Carrie Hatchett's interviewer, Ms. Bass, had no eyebrows. Or, rather, she had pretend eyebrows. About halfway between the naked ridges where her natural eyebrows once grew and her hairline were two thinly drawn, semi-circular lines. A cloud of bouffant grey hair circled her head.
Carrie watched the pretend eyebrows to see if they moved along with the rest of Ms. Bass' face, but they did not. No expression seemed to register on them. They were independent, only supervising the action going on below. Carrie was sure of it because she watched for several minutes while Ms. Bass' voice droned in her ears.
But then a sharp frown drew the eyebrows down until they were almost within a natural distance of her eyes.
"Ms. Hatchett? Ms. Hatchett? Did you hear what I just said? Are you listening?"

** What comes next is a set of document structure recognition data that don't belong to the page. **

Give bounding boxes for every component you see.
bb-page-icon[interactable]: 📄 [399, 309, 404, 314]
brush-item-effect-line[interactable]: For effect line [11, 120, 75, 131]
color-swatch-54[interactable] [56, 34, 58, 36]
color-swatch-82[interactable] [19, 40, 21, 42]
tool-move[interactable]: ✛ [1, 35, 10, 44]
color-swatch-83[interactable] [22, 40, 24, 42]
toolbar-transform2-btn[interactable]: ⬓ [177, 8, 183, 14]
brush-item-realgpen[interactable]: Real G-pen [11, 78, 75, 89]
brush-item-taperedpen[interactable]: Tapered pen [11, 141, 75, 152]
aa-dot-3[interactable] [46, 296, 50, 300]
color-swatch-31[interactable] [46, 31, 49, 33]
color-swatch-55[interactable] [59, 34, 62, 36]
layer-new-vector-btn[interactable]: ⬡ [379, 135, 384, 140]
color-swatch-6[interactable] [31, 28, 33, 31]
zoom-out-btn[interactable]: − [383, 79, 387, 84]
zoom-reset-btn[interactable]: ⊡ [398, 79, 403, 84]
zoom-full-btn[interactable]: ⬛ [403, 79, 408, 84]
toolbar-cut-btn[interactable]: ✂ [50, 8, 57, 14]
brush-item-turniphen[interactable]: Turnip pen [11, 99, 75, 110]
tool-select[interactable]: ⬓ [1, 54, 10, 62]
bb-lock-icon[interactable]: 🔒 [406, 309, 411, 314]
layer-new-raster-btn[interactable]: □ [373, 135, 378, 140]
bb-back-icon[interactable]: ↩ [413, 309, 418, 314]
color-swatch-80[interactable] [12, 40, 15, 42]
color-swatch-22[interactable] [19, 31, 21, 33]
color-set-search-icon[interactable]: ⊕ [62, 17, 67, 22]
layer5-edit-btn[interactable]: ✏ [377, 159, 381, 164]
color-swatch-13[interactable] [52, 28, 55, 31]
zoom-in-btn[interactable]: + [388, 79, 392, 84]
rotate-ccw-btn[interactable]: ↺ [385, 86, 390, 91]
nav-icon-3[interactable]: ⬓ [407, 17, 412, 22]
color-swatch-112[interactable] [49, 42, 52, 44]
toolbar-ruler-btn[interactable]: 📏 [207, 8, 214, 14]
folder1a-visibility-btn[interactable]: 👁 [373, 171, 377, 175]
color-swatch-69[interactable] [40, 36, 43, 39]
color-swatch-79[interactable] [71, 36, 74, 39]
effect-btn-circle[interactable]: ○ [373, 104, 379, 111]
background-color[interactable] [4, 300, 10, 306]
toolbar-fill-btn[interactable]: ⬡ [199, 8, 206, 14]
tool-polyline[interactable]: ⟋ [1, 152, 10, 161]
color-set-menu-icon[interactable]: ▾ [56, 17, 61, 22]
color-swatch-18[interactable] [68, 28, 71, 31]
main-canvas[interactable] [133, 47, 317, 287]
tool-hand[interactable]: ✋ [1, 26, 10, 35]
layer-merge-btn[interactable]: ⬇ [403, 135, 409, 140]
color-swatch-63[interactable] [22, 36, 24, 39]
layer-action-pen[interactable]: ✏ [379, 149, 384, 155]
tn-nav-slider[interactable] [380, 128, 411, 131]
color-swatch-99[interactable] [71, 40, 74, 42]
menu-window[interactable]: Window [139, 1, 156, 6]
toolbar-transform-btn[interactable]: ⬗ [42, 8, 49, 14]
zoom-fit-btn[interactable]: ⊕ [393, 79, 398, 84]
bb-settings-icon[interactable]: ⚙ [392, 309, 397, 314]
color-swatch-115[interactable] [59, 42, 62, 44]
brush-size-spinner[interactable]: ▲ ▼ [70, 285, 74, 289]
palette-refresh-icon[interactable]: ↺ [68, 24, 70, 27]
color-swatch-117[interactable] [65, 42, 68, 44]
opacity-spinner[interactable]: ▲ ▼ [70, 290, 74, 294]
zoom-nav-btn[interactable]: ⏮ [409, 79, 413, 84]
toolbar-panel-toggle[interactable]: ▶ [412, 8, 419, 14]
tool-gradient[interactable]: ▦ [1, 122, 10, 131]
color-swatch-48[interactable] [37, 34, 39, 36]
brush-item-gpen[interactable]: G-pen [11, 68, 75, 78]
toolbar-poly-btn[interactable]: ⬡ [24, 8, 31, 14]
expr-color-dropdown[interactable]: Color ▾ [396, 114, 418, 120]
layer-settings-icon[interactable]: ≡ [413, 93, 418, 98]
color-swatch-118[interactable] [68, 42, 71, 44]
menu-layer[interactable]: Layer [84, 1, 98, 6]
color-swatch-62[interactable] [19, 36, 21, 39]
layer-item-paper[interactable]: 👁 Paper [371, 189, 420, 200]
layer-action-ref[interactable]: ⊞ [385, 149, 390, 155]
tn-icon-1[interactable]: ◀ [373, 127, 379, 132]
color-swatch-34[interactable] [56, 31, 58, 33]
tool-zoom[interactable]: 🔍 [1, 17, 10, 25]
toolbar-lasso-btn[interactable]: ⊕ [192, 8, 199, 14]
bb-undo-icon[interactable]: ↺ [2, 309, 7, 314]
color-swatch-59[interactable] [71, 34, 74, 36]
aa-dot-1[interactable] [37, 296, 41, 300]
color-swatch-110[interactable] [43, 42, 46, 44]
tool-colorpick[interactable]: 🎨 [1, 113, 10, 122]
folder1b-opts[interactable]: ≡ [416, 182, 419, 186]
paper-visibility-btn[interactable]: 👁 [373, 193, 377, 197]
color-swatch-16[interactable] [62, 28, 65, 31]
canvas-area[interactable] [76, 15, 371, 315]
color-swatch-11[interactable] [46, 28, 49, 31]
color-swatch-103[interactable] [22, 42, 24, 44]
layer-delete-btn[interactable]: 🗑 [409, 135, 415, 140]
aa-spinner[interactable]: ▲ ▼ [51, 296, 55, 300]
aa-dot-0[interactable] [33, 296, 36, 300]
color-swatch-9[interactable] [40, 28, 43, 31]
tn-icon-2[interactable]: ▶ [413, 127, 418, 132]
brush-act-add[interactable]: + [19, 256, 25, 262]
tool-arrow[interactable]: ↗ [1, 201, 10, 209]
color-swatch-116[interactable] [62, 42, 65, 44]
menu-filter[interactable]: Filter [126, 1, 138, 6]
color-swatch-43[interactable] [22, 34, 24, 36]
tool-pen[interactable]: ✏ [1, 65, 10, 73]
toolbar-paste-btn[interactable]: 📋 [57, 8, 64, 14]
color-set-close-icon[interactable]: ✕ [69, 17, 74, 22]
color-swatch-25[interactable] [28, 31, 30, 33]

Carrie, startled, forced her gaze down to Ms. Bass' face, and flinched at her stony look. "What? I'm sorry? What did you say?"
"I said, your CV doesn't mention any call centre experience."
"That's right, I've never worked in a call centre." Carrie fidgeted. The rent on her new flat was expensive. She needed this job. And she wanted it. For once in her life, she was going to be a success. She was determined.
Ms. Bass lowered Carrie's CV to the table. "You are aware the position you're interviewing for is supervisor of a call centre?"
"Yes."
"But you've never worked in a call centre before?"
"No."
"Ms. Hatchett, do you even know what goes on in call centres?"
"People..." Carrie recalled the office cubicles she had passed when she came in, which had been full of people wearing headsets, speaking into microphones, and watching computer screens. "...take calls?" She twisted a ring around her middle finger. She should have done some research before coming to the interview, but she had been busy unpacking and getting Toodles and Rogue settled into their new home.
Ms. Bass sighed and leafed through Carrie's CV. She frowned. "What's Bagua Zhang?"
"It's a martial art. I'm a—"
Waving a hand to silence her, the woman cleared her throat. "So, you've worked in a florist's, been a professional dog walker, spent a summer selling ice-cream and worked as a..." She removed her glasses and squinted, moving the paper away from her face. "A birthday telegram girl?"
"Yes, but the clean kind. You know, teddy bears, rabbits, Disney princesses, that kind of thing. Not the..." Carrie swallowed. "...the other kind." She pulled her skirt closer to her knees.